> [Source data]:
┄┄┄┄┄┄
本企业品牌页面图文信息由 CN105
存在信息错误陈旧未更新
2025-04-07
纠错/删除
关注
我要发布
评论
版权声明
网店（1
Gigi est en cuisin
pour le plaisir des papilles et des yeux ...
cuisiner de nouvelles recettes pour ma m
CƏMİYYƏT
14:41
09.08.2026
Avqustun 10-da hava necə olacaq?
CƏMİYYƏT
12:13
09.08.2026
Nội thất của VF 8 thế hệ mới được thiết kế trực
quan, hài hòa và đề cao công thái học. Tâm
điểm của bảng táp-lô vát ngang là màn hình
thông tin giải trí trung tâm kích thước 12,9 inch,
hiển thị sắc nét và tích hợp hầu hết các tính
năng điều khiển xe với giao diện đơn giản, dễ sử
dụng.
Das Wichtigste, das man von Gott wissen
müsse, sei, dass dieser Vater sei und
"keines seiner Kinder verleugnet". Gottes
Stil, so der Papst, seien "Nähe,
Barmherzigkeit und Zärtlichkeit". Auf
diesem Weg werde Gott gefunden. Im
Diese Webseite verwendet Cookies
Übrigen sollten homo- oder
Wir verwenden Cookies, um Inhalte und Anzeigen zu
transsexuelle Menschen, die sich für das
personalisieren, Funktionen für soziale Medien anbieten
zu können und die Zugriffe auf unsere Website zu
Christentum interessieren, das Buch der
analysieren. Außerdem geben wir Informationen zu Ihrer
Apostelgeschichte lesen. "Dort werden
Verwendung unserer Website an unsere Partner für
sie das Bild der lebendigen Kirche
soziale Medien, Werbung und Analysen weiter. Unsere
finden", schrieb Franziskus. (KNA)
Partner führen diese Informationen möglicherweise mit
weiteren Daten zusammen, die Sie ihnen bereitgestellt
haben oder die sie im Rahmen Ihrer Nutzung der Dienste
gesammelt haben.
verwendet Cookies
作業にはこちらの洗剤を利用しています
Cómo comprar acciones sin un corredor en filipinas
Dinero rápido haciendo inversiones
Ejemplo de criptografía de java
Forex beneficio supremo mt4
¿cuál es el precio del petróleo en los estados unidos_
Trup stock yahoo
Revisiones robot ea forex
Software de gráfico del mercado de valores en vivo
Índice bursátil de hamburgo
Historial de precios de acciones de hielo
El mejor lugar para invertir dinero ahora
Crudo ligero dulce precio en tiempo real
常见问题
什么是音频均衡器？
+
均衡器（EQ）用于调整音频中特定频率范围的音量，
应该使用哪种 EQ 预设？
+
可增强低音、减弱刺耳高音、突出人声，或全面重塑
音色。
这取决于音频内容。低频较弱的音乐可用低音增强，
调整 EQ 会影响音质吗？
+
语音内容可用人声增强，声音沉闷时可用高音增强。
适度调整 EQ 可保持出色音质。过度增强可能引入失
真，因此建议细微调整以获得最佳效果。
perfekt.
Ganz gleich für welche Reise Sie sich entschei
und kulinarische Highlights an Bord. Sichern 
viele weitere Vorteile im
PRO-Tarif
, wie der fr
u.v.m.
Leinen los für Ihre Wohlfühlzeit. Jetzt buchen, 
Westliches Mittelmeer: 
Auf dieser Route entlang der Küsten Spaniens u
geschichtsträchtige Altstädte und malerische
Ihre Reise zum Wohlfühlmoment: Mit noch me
┄┄┄┄┄┄
Write out exactly the lines between the start of the entries and the line containing "Nội thất của", including that line and the first one.

本企业品牌页面图文信息由 CN105
存在信息错误陈旧未更新
2025-04-07
纠错/删除
关注
我要发布
评论
版权声明
网店（1
Gigi est en cuisin
pour le plaisir des papilles et des yeux ...
cuisiner de nouvelles recettes pour ma m
CƏMİYYƏT
14:41
09.08.2026
Avqustun 10-da hava necə olacaq?
CƏMİYYƏT
12:13
09.08.2026
Nội thất của VF 8 thế hệ mới được thiết kế trực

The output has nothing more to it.